* [Task details]
The entire listing, reproduced exactly and stripped of images, is the expected output.
::: Extracted material
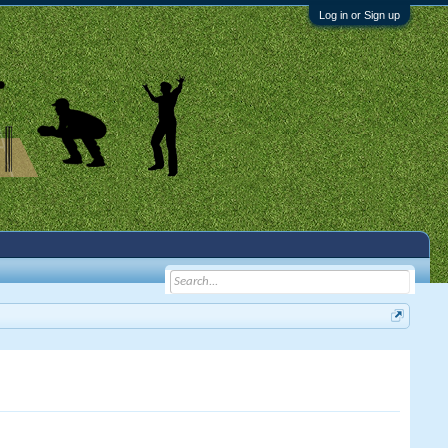
Log in or Sign up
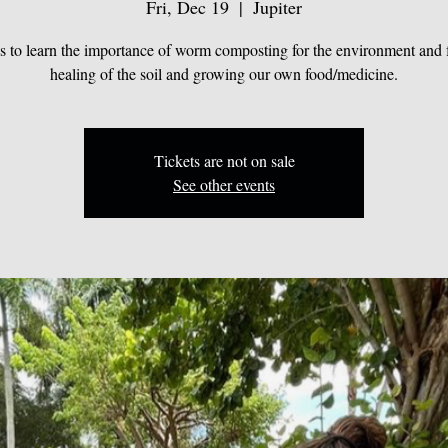
Fri, Dec 19
  |  
Jupiter
us to learn the importance of worm composting for the environment and f
healing of the soil and growing our own food/medicine.
Tickets are not on sale
See other events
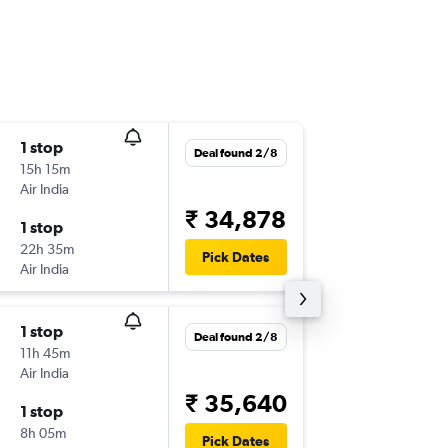
1 stop
Mon 14
Deal found 2/8
15h 15m
22:05
Air India
CCU
-
ML
₹ 34,878
1 stop
Mon 21
22h 35m
12:45
Pick Dates
Air India
MLE
-
CC
1 stop
Sun 30
Deal found 2/8
11h 45m
06:20
Air India
CCU
-
ML
₹ 35,640
1 stop
Sun 6/9
8h 05m
12:45
Pick Dates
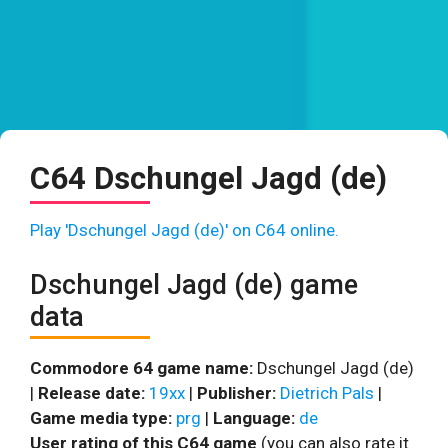
C64 Dschungel Jagd (de)
Play 'Dschungel Jagd (de)' on C64 online.
Dschungel Jagd (de) game
data
Commodore 64 game name:
Dschungel Jagd (de)
|
Release date:
19xx
|
Publisher:
Dietrich Pals
|
Game media type:
prg
|
Language:
de
User rating of this C64 game
(you can also rate it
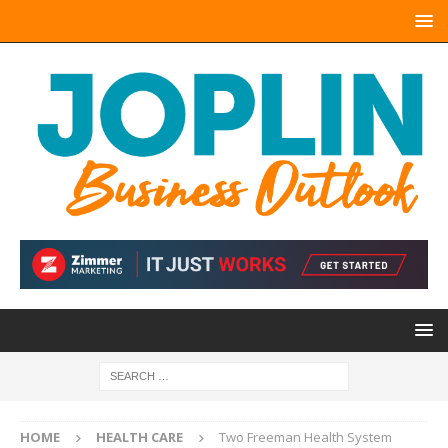
HOME
HEALTH CARE
Two Freeman Health System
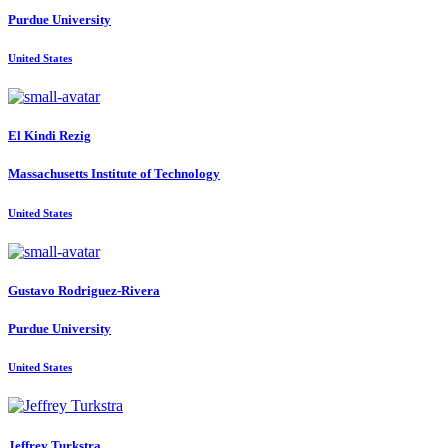
Purdue University
United States
El Kindi
Rezig
Massachusetts Institute of Technology
United States
Gustavo Rodriguez-Rivera
Purdue University
United States
Jeffrey Turkstra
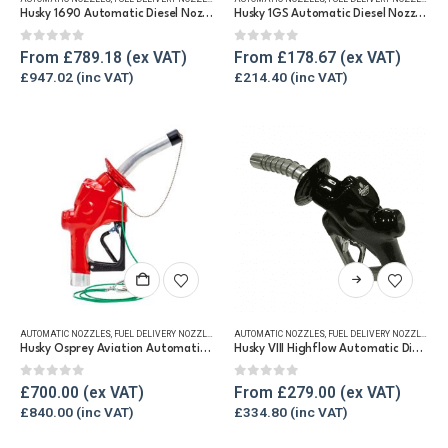
multiple
multiple
Husky 1690 Automatic Diesel Nozzle, 375 lpm
Husky 1GS Automatic Diesel Nozzle, 100lpm
variants.
variants.
The
The
0
out of 5
0
out of 5
From
£
789.18
From
£
178.67
options
options
£
947.02
£
214.40
may
may
be
be
chosen
chosen
on
on
the
the
product
product
page
page
This
product
has
AUTOMATIC NOZZLES
,
FUEL DELIVERY NOZZLES
,
REFUELLING & LIQUID TRANSFER
AUTOMATIC NOZZLES
,
FUEL DELIVERY NOZZLES
,
RE
multiple
Husky Osprey Aviation Automatic Fuel Nozzle, 190lpm
Husky VIII Highflow Automatic Diesel Nozzle, 250 lpm
variants.
The
0
out of 5
0
out of 5
£
700.00
From
£
279.00
options
£
840.00
£
334.80
may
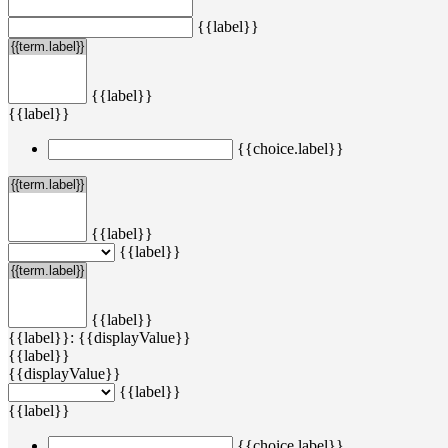
{{label}}
{{label}}
{{label}}
{{choice.label}}
{{label}}
{{label}}
{{label}}
{{label}}: {{displayValue}}
{{label}}
{{displayValue}}
{{label}}
{{label}}
{{choice.label}}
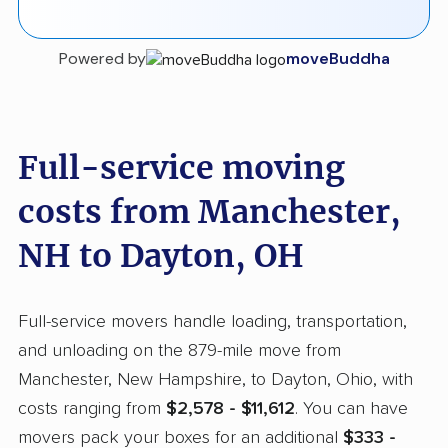
Powered by
moveBuddha
Full-service moving
costs from Manchester,
NH to Dayton, OH
Full-service movers handle loading, transportation,
and unloading on the 879-mile move from
Manchester, New Hampshire, to Dayton, Ohio, with
costs ranging from
$2,578 - $11,612
. You can have
movers pack your boxes for an additional
$333 -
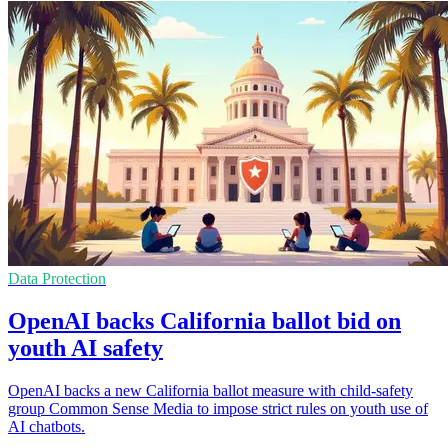
Data Protection
OpenAI backs California ballot bid on
youth AI safety
OpenAI backs a new California ballot measure with child-safety
group Common Sense Media to impose strict rules on youth use of
AI chatbots.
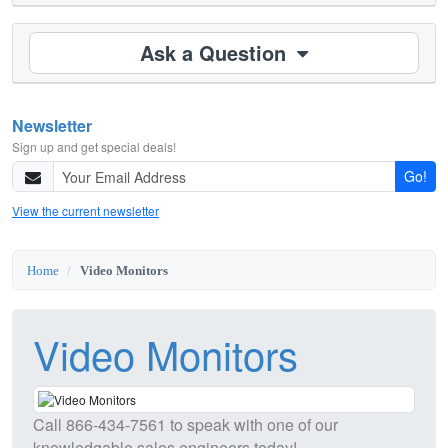
Ask a Question
Newsletter
Sign up and get special deals!
Go!
View the current newsletter
Home
Video Monitors
Video Monitors
Call
866-434-7561
to speak with one of our
knowledgable sales engineers today!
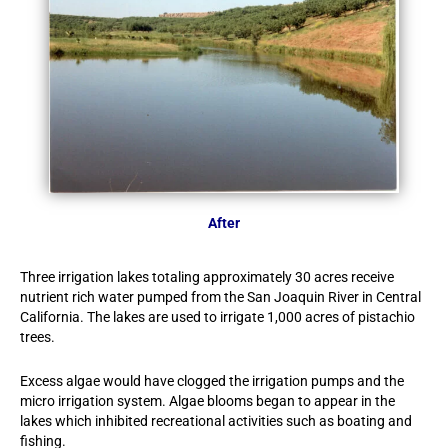
After
Three irrigation lakes totaling approximately 30 acres receive
nutrient rich water pumped from the San Joaquin River in Central
California. The lakes are used to irrigate 1,000 acres of pistachio
trees.
Excess algae would have clogged the irrigation pumps and the
micro irrigation system. Algae blooms began to appear in the
lakes which inhibited recreational activities such as boating and
fishing.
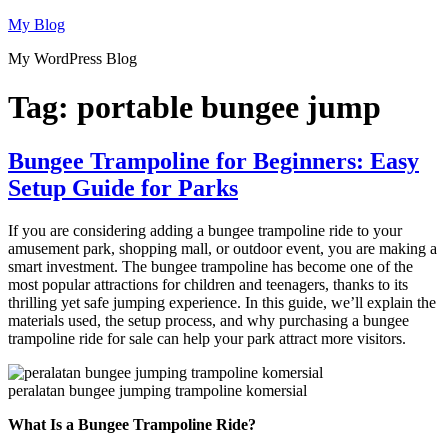
Skip
My Blog
to
My WordPress Blog
content
Tag:
portable bungee jump
Bungee Trampoline for Beginners: Easy
Setup Guide for Parks
If you are considering adding a bungee trampoline ride to your
amusement park, shopping mall, or outdoor event, you are making a
smart investment. The bungee trampoline has become one of the
most popular attractions for children and teenagers, thanks to its
thrilling yet safe jumping experience. In this guide, we’ll explain the
materials used, the setup process, and why purchasing a bungee
trampoline ride for sale can help your park attract more visitors.
peralatan bungee jumping trampoline komersial
What Is a Bungee Trampoline Ride?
::::::
* [Result of the task]
Log in or Sign up
Fri, Dec 19
  |  
Jupiter
us to learn the importance of worm composting for the environment and f
healing of the soil and growing our own food/medicine.
Tickets are not on sale
See other events
1 stop
Mon 14
Deal found 2/8
15h 15m
22:05
Air India
CCU
-
ML
₹ 34,878
1 stop
Mon 21
22h 35m
12:45
Pick Dates
Air India
MLE
-
CC
1 stop
Sun 30
Deal found 2/8
11h 45m
06:20
Air India
CCU
-
ML
₹ 35,640
1 stop
Sun 6/9
8h 05m
12:45
Pick Dates
C64 Dschungel Jagd (de)
Play 'Dschungel Jagd (de)' on C64 online.
Dschungel Jagd (de) game
data
Commodore 64 game name:
Dschungel Jagd (de)
|
Release date:
19xx
|
Publisher:
Dietrich Pals
|
Game media type:
prg
|
Language:
de
User rating of this C64 game
(you can also rate it
HOME
HEALTH CARE
Two Freeman Health System
Purdue University
United States
El Kindi
Rezig
Massachusetts Institute of Technology
United States
Gustavo Rodriguez-Rivera
Purdue University
United States
Jeffrey Turkstra
multiple
multiple
Husky 1690 Automatic Diesel Nozzle, 375 lpm
Husky 1GS Automatic Diesel Nozzle, 100lpm
variants.
variants.
The
The
0
out of 5
0
out of 5
From
£
789.18
From
£
178.67
options
options
£
947.02
£
214.40
may
may
be
be
chosen
chosen
on
on
the
the
product
product
page
page
This
product
has
AUTOMATIC NOZZLES
,
FUEL DELIVERY NOZZLES
,
REFUELLING & LIQUID TRANSFER
AUTOMATIC NOZZLES
,
FUEL DELIVERY NOZZLES
,
RE
multiple
Husky Osprey Aviation Automatic Fuel Nozzle, 190lpm
Husky VIII Highflow Automatic Diesel Nozzle, 250 lpm
variants.
The
0
out of 5
0
out of 5
£
700.00
From
£
279.00
options
£
840.00
£
334.80
may
{{label}}
{{label}}
{{label}}
{{choice.label}}
{{label}}
{{label}}
{{label}}
{{label}}: {{displayValue}}
{{label}}
{{displayValue}}
{{label}}
{{label}}
{{choice.label}}
Powered by
moveBuddha
Full-service moving
costs from Manchester,
NH to Dayton, OH
Full-service movers handle loading, transportation,
and unloading on the 879-mile move from
Manchester, New Hampshire, to Dayton, Ohio, with
costs ranging from
$2,578 - $11,612
. You can have
movers pack your boxes for an additional
$333 -
Data Protection
OpenAI backs California ballot bid on
youth AI safety
OpenAI backs a new California ballot measure with child-safety
group Common Sense Media to impose strict rules on youth use of
AI chatbots.
Ask a Question
Newsletter
Sign up and get special deals!
Go!
View the current newsletter
Home
Video Monitors
Video Monitors
Call
866-434-7561
to speak with one of our
knowledgable sales engineers today!
After
Three irrigation lakes totaling approximately 30 acres receive
nutrient rich water pumped from the San Joaquin River in Central
California. The lakes are used to irrigate 1,000 acres of pistachio
trees.
Excess algae would have clogged the irrigation pumps and the
micro irrigation system. Algae blooms began to appear in the
lakes which inhibited recreational activities such as boating and
fishing.
Skip
My Blog
to
My WordPress Blog
content
Tag:
portable bungee jump
Bungee Trampoline for Beginners: Easy
Setup Guide for Parks
If you are considering adding a bungee trampoline ride to your
amusement park, shopping mall, or outdoor event, you are making a
smart investment. The bungee trampoline has become one of the
most popular attractions for children and teenagers, thanks to its
thrilling yet safe jumping experience. In this guide, we’ll explain the
materials used, the setup process, and why purchasing a bungee
trampoline ride for sale can help your park attract more visitors.
peralatan bungee jumping trampoline komersial
What Is a Bungee Trampoline Ride?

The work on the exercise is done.